Transcribe every record verbatim; no pictures.

RECORDS »
* * * * * * *
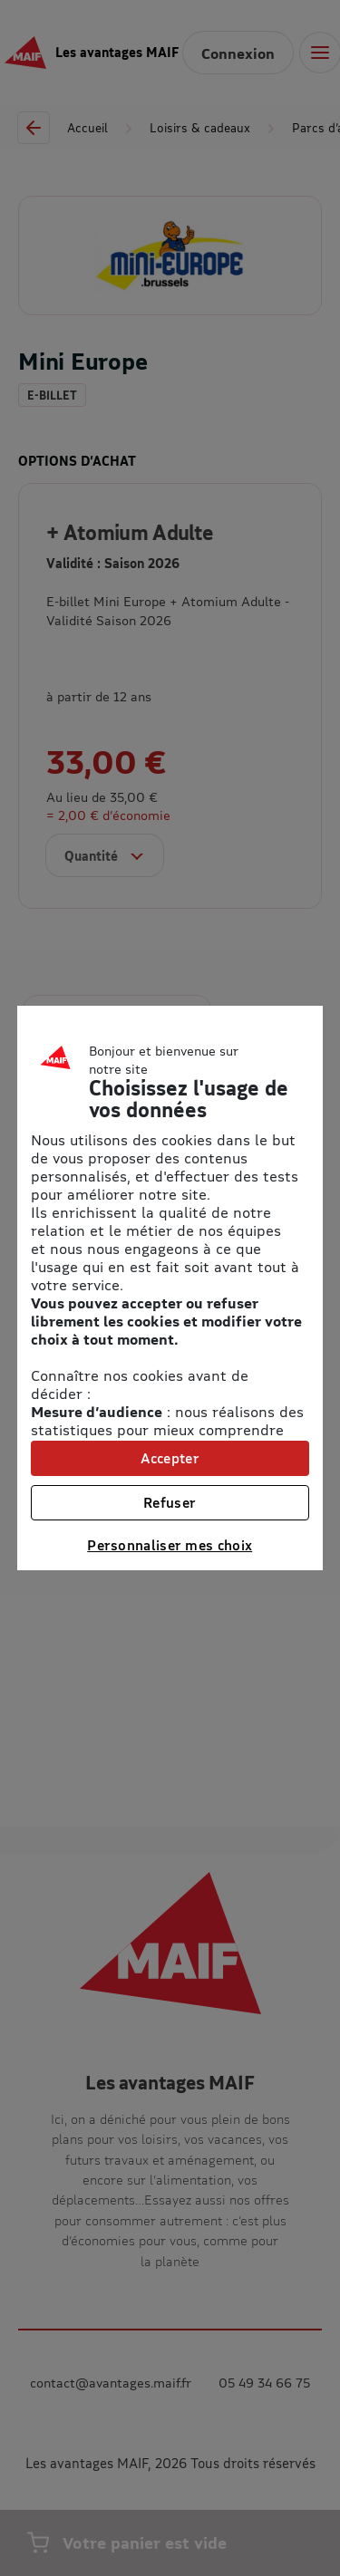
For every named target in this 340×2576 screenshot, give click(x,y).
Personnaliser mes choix (169, 1545)
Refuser (169, 1502)
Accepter (170, 1458)
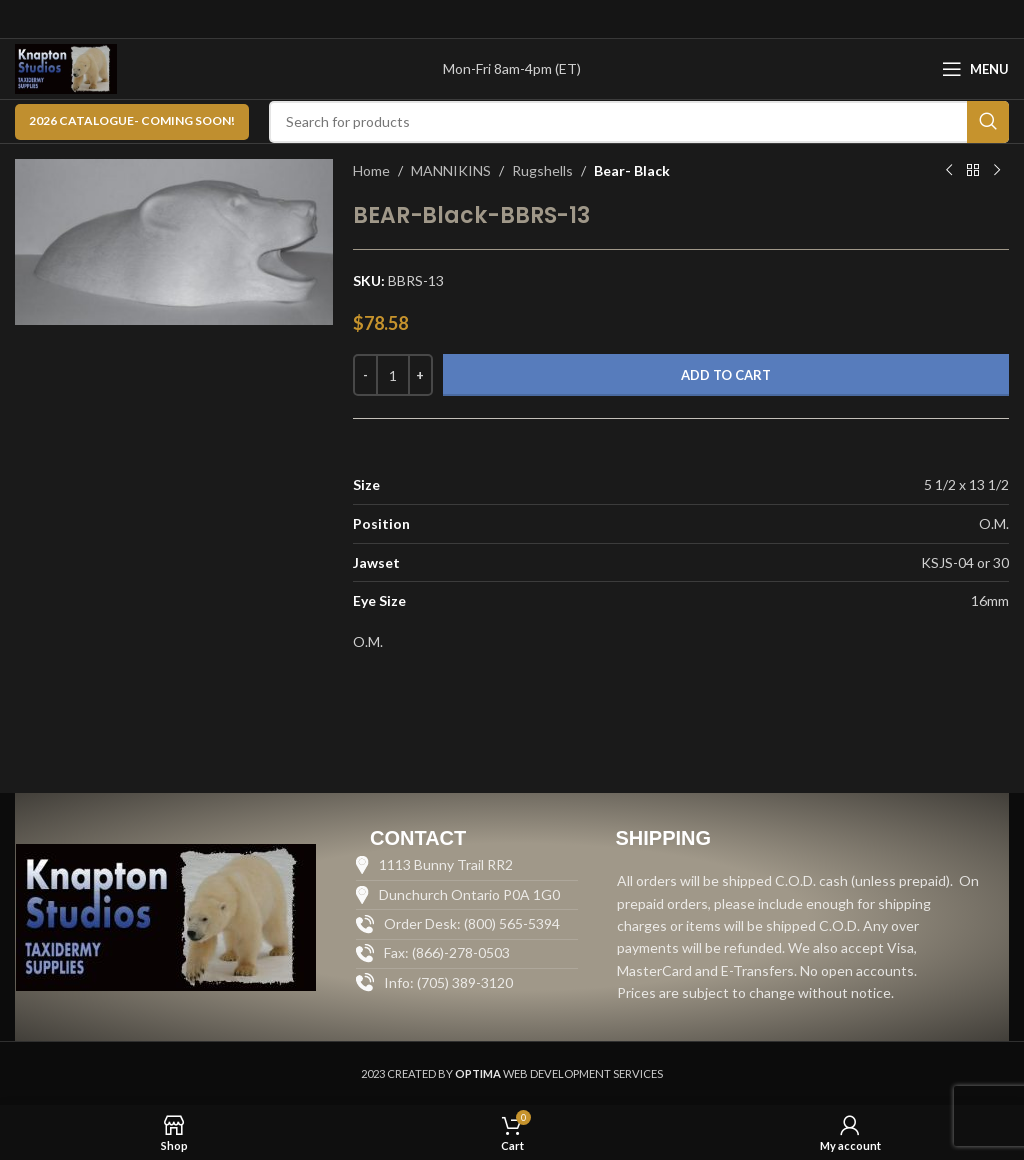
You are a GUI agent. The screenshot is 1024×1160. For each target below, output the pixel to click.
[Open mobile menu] (975, 69)
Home (371, 170)
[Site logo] (66, 67)
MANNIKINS (451, 170)
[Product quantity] (393, 375)
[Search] (639, 122)
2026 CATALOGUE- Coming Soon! (132, 120)
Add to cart (726, 375)
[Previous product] (949, 171)
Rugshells (542, 170)
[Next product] (997, 171)
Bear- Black (632, 170)
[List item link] (467, 983)
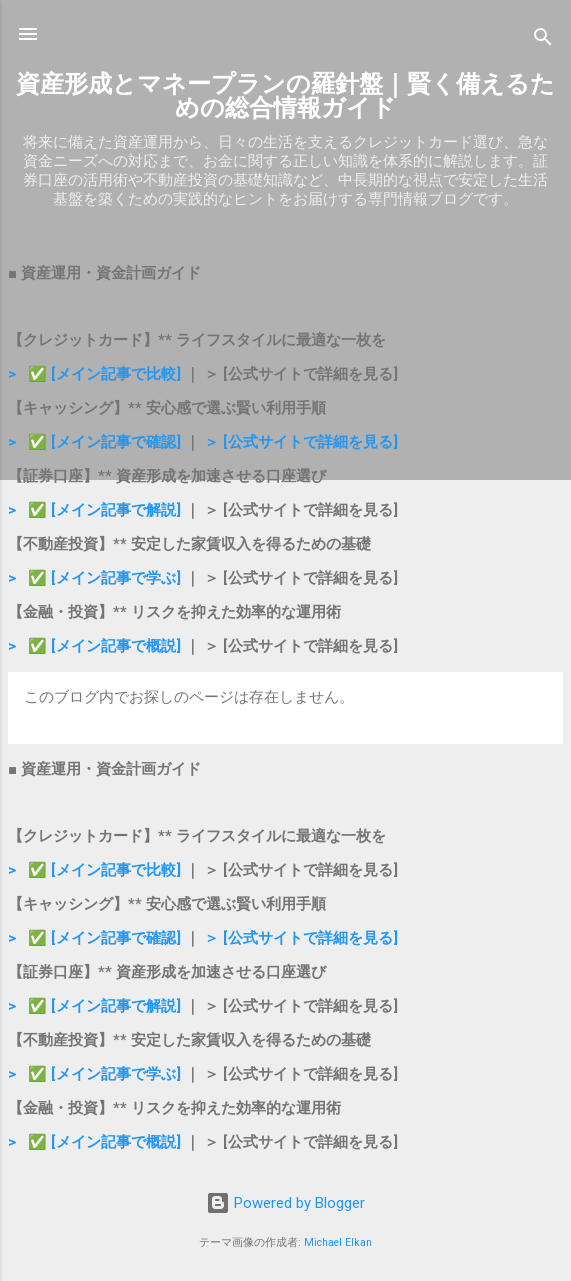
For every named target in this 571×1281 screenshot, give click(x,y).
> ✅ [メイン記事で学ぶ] (94, 578)
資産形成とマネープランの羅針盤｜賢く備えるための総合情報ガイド (285, 96)
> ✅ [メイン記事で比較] (96, 374)
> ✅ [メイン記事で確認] (94, 442)
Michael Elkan (338, 1242)
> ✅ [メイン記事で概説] (94, 646)
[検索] (543, 40)
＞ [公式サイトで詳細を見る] (301, 442)
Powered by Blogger (285, 1203)
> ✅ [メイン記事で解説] (96, 510)
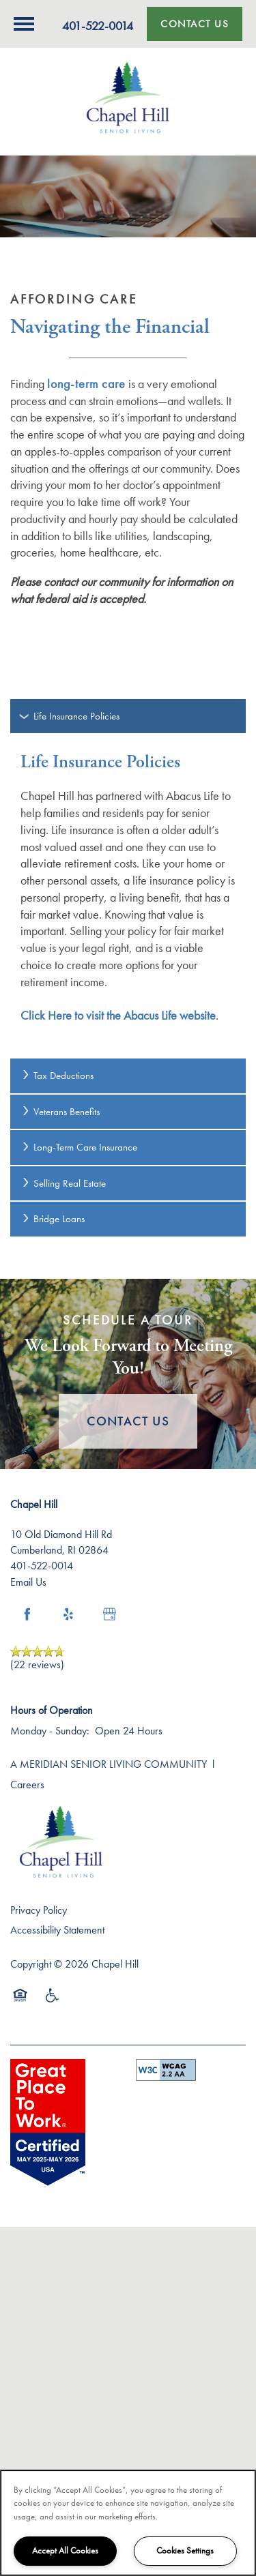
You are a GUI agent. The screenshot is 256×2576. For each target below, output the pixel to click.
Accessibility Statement (57, 1930)
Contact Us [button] (128, 1421)
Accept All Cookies (65, 2550)
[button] (194, 24)
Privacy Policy (38, 1910)
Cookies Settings (185, 2550)
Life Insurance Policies (69, 716)
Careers (27, 1784)
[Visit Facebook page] (27, 1614)
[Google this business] (109, 1614)
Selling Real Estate (63, 1183)
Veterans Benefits (60, 1112)
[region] (128, 2523)
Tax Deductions (57, 1075)
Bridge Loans (52, 1219)
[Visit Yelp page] (68, 1614)
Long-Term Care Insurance (78, 1147)
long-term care (86, 383)
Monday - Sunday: (49, 1730)
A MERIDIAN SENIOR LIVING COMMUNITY (108, 1764)
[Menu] (24, 24)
* * * * * * *
SOLUTION FOR THIS PROBLEM »
For every named target in this 340×2576 screenshot, give click(x,y).
Personnaliser mes choix (169, 1545)
Refuser (169, 1502)
Accepter (170, 1458)
You are a GUI agent. The screenshot is 1024×1160. For each target below, output the pixel to click.
[Open mobile menu] (975, 69)
Home (371, 170)
[Site logo] (66, 67)
MANNIKINS (451, 170)
[Product quantity] (393, 375)
[Search] (639, 122)
2026 CATALOGUE- Coming Soon! (132, 120)
Add to cart (726, 375)
[Previous product] (949, 171)
Rugshells (542, 170)
[Next product] (997, 171)
Bear- Black (632, 170)
[List item link] (467, 983)
For every named target in this 571×1281 screenshot, give click(x,y).
> ✅ [メイン記事で学ぶ] (94, 578)
資産形成とマネープランの羅針盤｜賢く備えるための総合情報ガイド (285, 96)
> ✅ [メイン記事で比較] (96, 374)
> ✅ [メイン記事で確認] (94, 442)
Michael Elkan (338, 1242)
> ✅ [メイン記事で概説] (94, 646)
[検索] (543, 40)
＞ [公式サイトで詳細を見る] (301, 442)
Powered by Blogger (285, 1203)
> ✅ [メイン記事で解説] (96, 510)
You are a GUI agent. The screenshot is 256×2576. For each target below, output the pixel to click.
Accessibility Statement (57, 1930)
Contact Us [button] (128, 1421)
Accept All Cookies (65, 2550)
[button] (194, 24)
Privacy Policy (38, 1910)
Cookies Settings (185, 2550)
Life Insurance Policies (69, 716)
Careers (27, 1784)
[Visit Facebook page] (27, 1614)
[Google this business] (109, 1614)
Selling Real Estate (63, 1183)
Veterans Benefits (60, 1112)
[region] (128, 2523)
Tax Deductions (57, 1075)
Bridge Loans (52, 1219)
[Visit Yelp page] (68, 1614)
Long-Term Care Insurance (78, 1147)
long-term care (86, 383)
Monday - Sunday: (49, 1730)
A MERIDIAN SENIOR LIVING COMMUNITY (108, 1764)
[Menu] (24, 24)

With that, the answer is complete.